This is what I have been doing with MakeMKV.

Is it 4K? If it is, you're out of luck, but for 1080p you can buy HDCP strippers since the encryption is breakable.
There are plenty of ways around HDCP - some cheap HDMI splitters completely bypass it and will allow you to use your other screen.

Typically the review section of a given HDMI splitter on Amazon is a dead give away as to wether they bypass HDCP. Failing that you can buy a HDFury device - which I've used plenty of times in large AV installs to avoid HDMI/HDCP problems...

The best dumb TV is a monitor with an HTPC attached to it.

Also, you can find "LVDS converter boards" which are sold for repurposing LCD panels out of laptops and such, but they can also be used to dumb down TVs. You can buy a large smart TV just for the panel (which is the majority of its price anyway) and replace its motherboard with a dumb converter board.

> You can buy a large smart TV just for the panel (which is the majority of its price anyway) and replace its motherboard with a dumb converter board.

This seems way harder than the alternative: just not connecting it to the internet.

Some smart TVs perpetually act like internet deprived teenagers and are really irritating to operate.

I have one where a bunch of non internet features won’t work without internet.

Sure, you may not connect it to the Internet, but you might have a guest over that logs into their Netflix account while you're in the other room.
> The best dumb TV is a monitor

Can you find a monitor as large as a good TV for a reasonable price?

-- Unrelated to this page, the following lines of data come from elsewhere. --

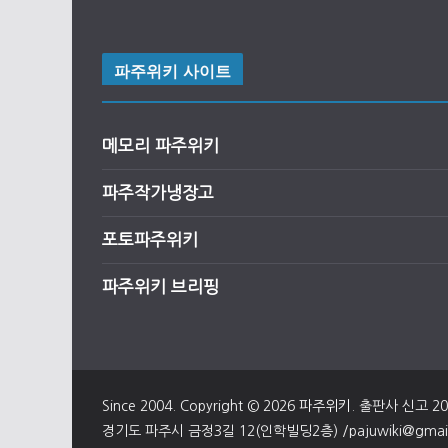
파주위키 사이트
메모리 파주위키
파주작가냉장고
포토파주위키
파주위키 브리핑
Since 2004. Copyright © 2026
파주위키
. 출판사 신고 2
경기도 파주시 금정3길 12(인학빌딩2층) /pajuwiki@gmail.c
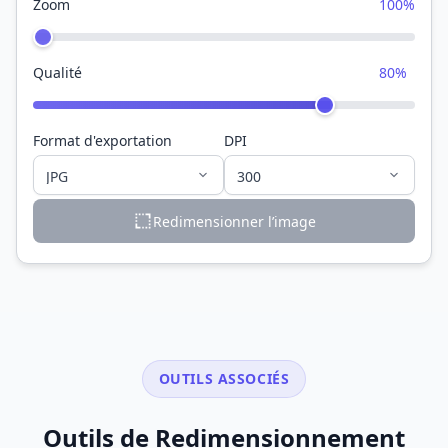
Zoom
100%
Qualité
80%
Format d'exportation
DPI
Redimensionner l’image
OUTILS ASSOCIÉS
Outils de Redimensionnement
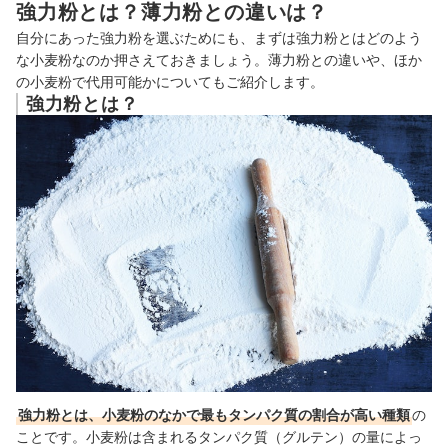
強力粉とは？薄力粉との違いは？
薄力粉と強力粉の見分け方は？
自分にあった強力粉を選ぶためにも、まずは強力粉とはどのよう
パンやお菓子作り専用の小麦粉もチェックしよう
な小麦粉なのか押さえておきましょう。薄力粉との違いや、ほか
の小麦粉で代用可能かについてもご紹介します。
強力粉の売れ筋ランキングもチェック！
強力粉とは？
強力粉とは、小麦粉のなかで最もタンパク質の割合が高い種類
の
ことです。小麦粉は含まれるタンパク質（グルテン）の量によっ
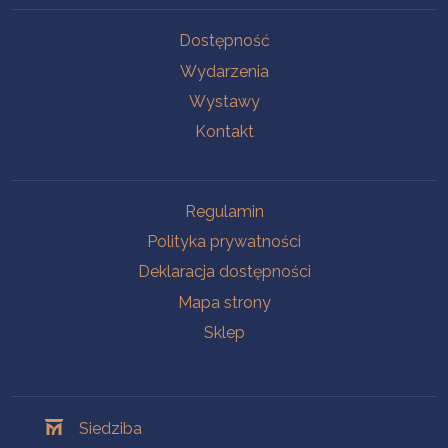
Na skróty
Dostępność
Wydarzenia
Wystawy
Kontakt
Na skróty
Regulamin
Polityka prywatności
Deklaracja dostępności
Mapa strony
Sklep
Oddziały
Siedziba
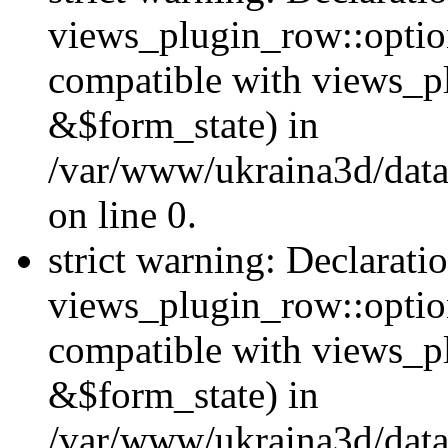
views_plugin_row::option
compatible with views_p
&$form_state) in
/var/www/ukraina3d/data
on line 0.
strict warning: Declarati
views_plugin_row::optio
compatible with views_p
&$form_state) in
/var/www/ukraina3d/data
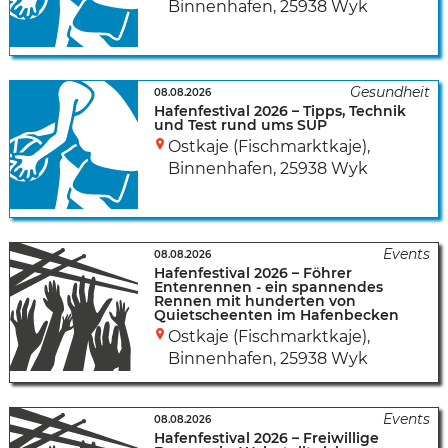
Binnenhafen
,
25938 Wyk
08.08.2026
Hafenfestival 2026 – Tipps, Technik
und Test rund ums SUP
Ostkaje (Fischmarktkaje),
Binnenhafen
,
25938 Wyk
08.08.2026
Hafenfestival 2026 – Föhrer
Entenrennen - ein spannendes
Rennen mit hunderten von
Quietscheenten im Hafenbecken
Ostkaje (Fischmarktkaje),
Binnenhafen
,
25938 Wyk
08.08.2026
Hafenfestival 2026 – Freiwillige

Not sure how large you're looking for - however, I use a LG 43" 4K monitor as a TV. Lots of connectivity - Multiple HDMI, DVI and even USBC inputs.
That's thousands of dollars, though, innit?
About 700USD last time I checked. Model number is 43un700
In other words, 43" for the price of a 65".
Also, OLED with HDR.
It's been a few years now, but when I bought my current TV (Samsung), one of the first things that popped up when I turned it on was several EULAs. I skimmed over them, and went "lol no", and pressed decline. This effectively lobotomized the TV. None of its "smart" features are enabled.
Unless you get a visitor over that wants to use those features and accepts them while you're away.
They'd have to have my WiFi password as well, which is 64 hexadecimal digits, and the SSID is the poo emoji. Have fun entering that with a TV remote.
Or they could connect it to their phone.
I've heard of Ironcast.TV whose entire selling point is the lack of "smart" features, though I haven't ordered one and I'm not sure if they even shipped any, but on paper it looks nice and reasonably priced: https://displayy.studio/ironcast.tv/
I'm not sure what you mean by lack of "smart" features. Everything is controlled via an app. Sounds the opposite.
As in no online features & ads.

They claim the app is open-source and I'm sure it only uses Bluetooth instead of WIFI thus no internet access at all.

In any case, IR remotes are supported and the app is optional.

I'm curious what makes you sure that it only uses Bluetooth. I didn't see anything about this on the page.
That's how I would implement it, since Bluetooth is a lot simpler than Wi-Fi (no need to build a UI to manage networks, IP addresses, having a TCP/IP stack, etc) and in this case they don't need the online connection that WI-Fi would provide.
Yeah, but it doesn't look like it has built in smart features like Netflix, Hulu, etc.

I don't mind controlling my TVs settings with an app, I just don't want to have to deal with their crappy TV interface.

I thought I looked at it and it had an API.

I don't know... their site has changed a bunch and seems to have tons of tracking links

Looks cool, but no price in sight. Doesn't bode well.
It looks interesting, but I'm confused at how "removing complexity" involves controlling the TV via an app instead of a remote.
Prism+ tv is just a tv without smart tv functions except it can run Netflix and YouTube and prime video. Thats it.
so, a smart tv then? that's pretty much what the smart tv features include.
Sounds like the worst of both worlds. You have a smart TV but it's locked down even more.
I posted in another thread but another option is commercial signage displays. They are built for commercial use which means they are very bright and durable and missing lots of consumer features. They can be more expensive but not outrageous.
LG sells them as some of their "Business" tvs, intended e.g. for hotels. In Canada some of them are branded as "Commercial Lite".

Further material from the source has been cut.